New Study Adds Pressure To Rework California Workers’ Comp Benefits
Changes to California's workers' compensation insurance system have cut costs by about $4 billion more than originally expected, leading some labor advocates to lobby harder for legislation that would increase workers' comp benefits, the Sacramento Bee reports.
The Legislature in 2003 and 2004 approved reforms to California's workers' compensation system that were projected to reduce costs by about $10.1 billion, but a recent review of workers' comp claims by the industry-backed Workers' Compensation Insurance Rating Bureau found that costs fell by about $14.5 billion.
The increased savings come from several areas where cost reductions exceeded expectations, including:
- New formulas to determine permanent disability benefits that cut costs by about $2.2 billion, above projections of $1.4 billion;
- Caps on chiropractic visits that reduced costs by about $800 million, double the $400 million expectation; and
- Limits on physical therapy sessions that translated to $400 million in savings; analysts initially projected that the caps would cut costs by $300 million.
Advocates for injured workers are using the findings to heighten their lobbying efforts in favor of legislation before Gov.

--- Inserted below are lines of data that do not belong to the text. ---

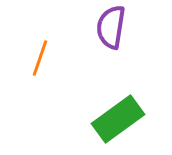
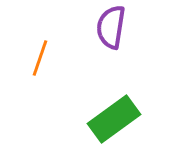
green rectangle: moved 4 px left
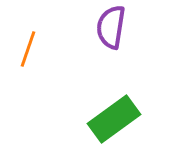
orange line: moved 12 px left, 9 px up
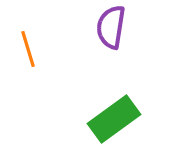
orange line: rotated 36 degrees counterclockwise
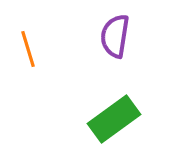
purple semicircle: moved 4 px right, 9 px down
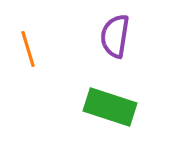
green rectangle: moved 4 px left, 12 px up; rotated 54 degrees clockwise
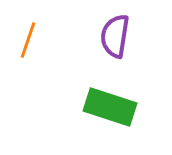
orange line: moved 9 px up; rotated 36 degrees clockwise
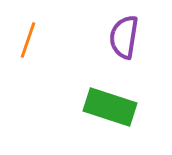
purple semicircle: moved 9 px right, 1 px down
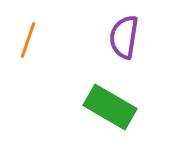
green rectangle: rotated 12 degrees clockwise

Arnold Schwarzenegger (R) that would increase workers' compensation benefits.
One such bill is SB 936 by Senate President Pro Tempore Don Perata (D-Oakland). Over three years, the measure would double workers' comp benefits for permanent disabilities.
The governor vetoed similar legislation last year, but Schwarzenegger spokesperson Sabrina Lockhart said that the governor has not taken a position on SB 936 (Chan, Sacramento Bee, 10/11).